All Balanced Assessment projects ask the student to prepare a document with an intended purpose for an intended audience. Consequently, scoring of projects comes down to an analysis of two questions:

Is the document suitable for the specified audience?

Does the document fulfill the requested purpose?

To aid in evaluating student project work in the light of these two criteria, we suggest the following six perspectives; each perspective may allow you to reach conclusions about some aspect of the student’s effort.

Organizing the Subject: How well does the student structure a large collection of interrelated issues and identify possible problematic areas? Are the constraints described in the problem made clear at the outset? How well does the student argue the relative importance of factors that are taken into consideration in addressing the problem, and the relative unimportance of factors that are ignored? Does the report proceed in a logical manner?

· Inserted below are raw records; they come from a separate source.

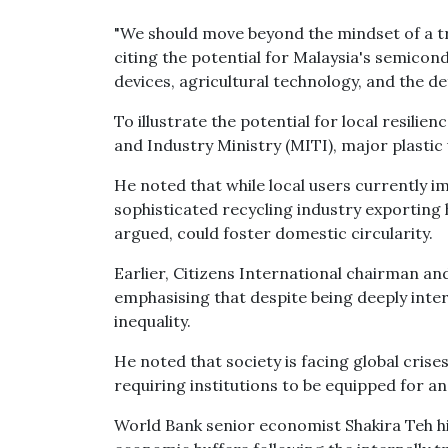
"We should move beyond the mindset of a tra
citing the potential for Malaysia's semicond
devices, agricultural technology, and the de
To illustrate the potential for local resili
and Industry Ministry (MITI), major plastic
He noted that while local users currently i
sophisticated recycling industry exporting 
argued, could foster domestic circularity.
Earlier, Citizens International chairman an
emphasising that despite being deeply inte
inequality.
He noted that society is facing global cri
requiring institutions to be equipped for an
World Bank senior economist Shakira Teh hig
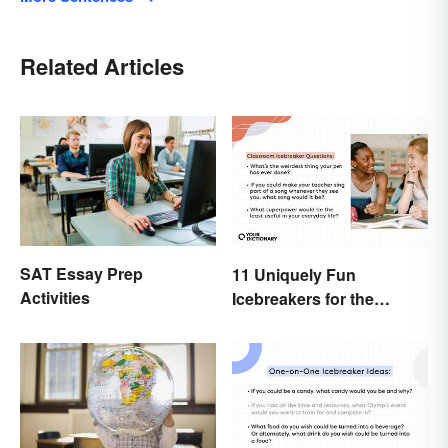
Related Articles
SAT Essay Prep
11 Uniquely Fun
Activities
Icebreakers for the
Classroom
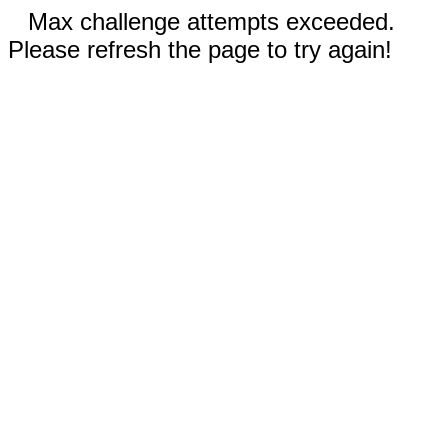
Max challenge attempts exceeded.
Please refresh the page to try again!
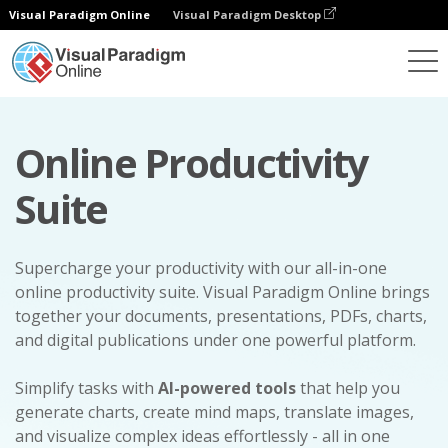
Visual Paradigm Online
Visual Paradigm Desktop
Online Productivity
Suite
Supercharge your productivity with our all-in-one
online productivity suite. Visual Paradigm Online brings
together your documents, presentations, PDFs, charts,
and digital publications under one powerful platform.
Simplify tasks with
AI-powered tools
that help you
generate charts, create mind maps, translate images,
and visualize complex ideas effortlessly - all in one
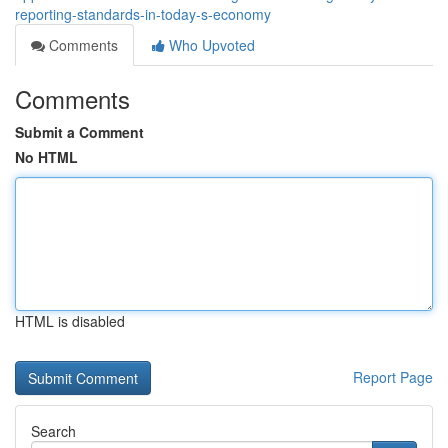
reporting-standards-in-today-s-economy
Comments
Who Upvoted
Comments
Submit a Comment
No HTML
HTML is disabled
Report Page
Search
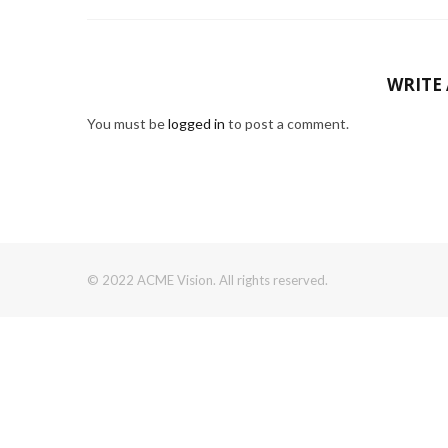
WRITE
You must be
logged in
to post a comment.
© 2022 ACME Vision. All rights reserved.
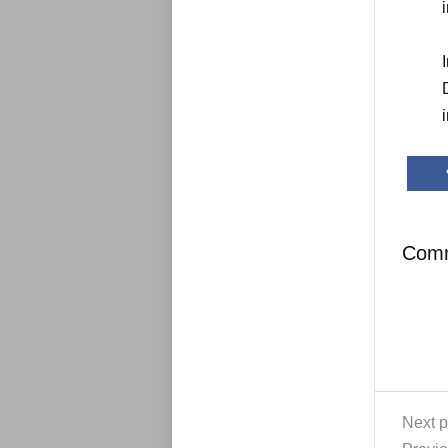
Com
Next p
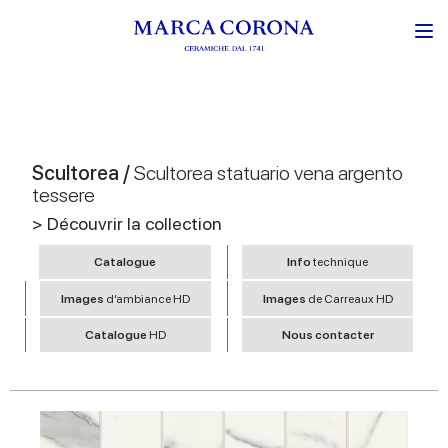
Scultorea /
Scultorea statuario vena argento
tessere
> Découvrir la collection
Catalogue
Info
technique
Images
d’ambiance HD
Images
de Carreaux HD
Catalogue
HD
Nous contacter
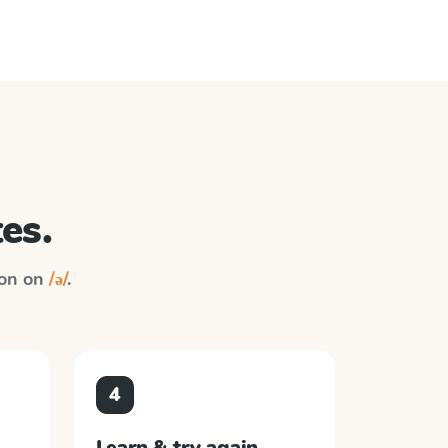
es.
ion on
/ə/
.
4
Learn & try again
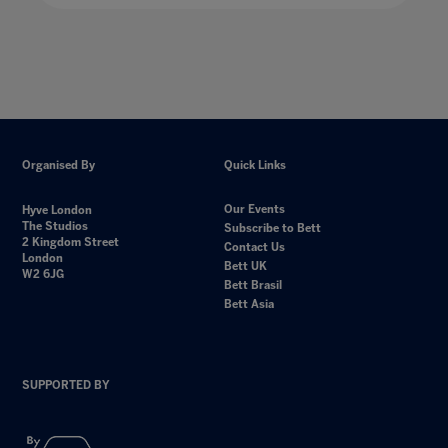
Organised By
Quick Links
Our Events
Hyve London
The Studios
Subscribe to Bett
2 Kingdom Street
Contact Us
London
Bett UK
W2 6JG
Bett Brasil
Bett Asia
SUPPORTED BY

Analyzing the Problem: How well does the student define the problem? Is the student clear about all the resources, both tools and information, that will be needed to address the problem? Does the student draw appropriate implications about the given data?

Accuracy and Appropriateness of Computation/Manipulation: Are the symbolic manipulations carried out accurately? Are the graphs plotted correctly? Are the axes labeled sensibly? Is the scale reasonable? Are the geometric constructions “constructable”? Are the table columns properly labeled? Are the computations that underlie computed columns clearly defined? Are the numerical computations done accurately? Are the graphs, charts, tables used appropriately? Are they pertinent to and do they strengthen the argument?

Thoroughness of Inquiry: Is the work perfunctory or thorough? Is the reader left to fill in many missing steps? Are all the implications of the complexity of the problem followed up and examined? Is the reporting level of detail adequate?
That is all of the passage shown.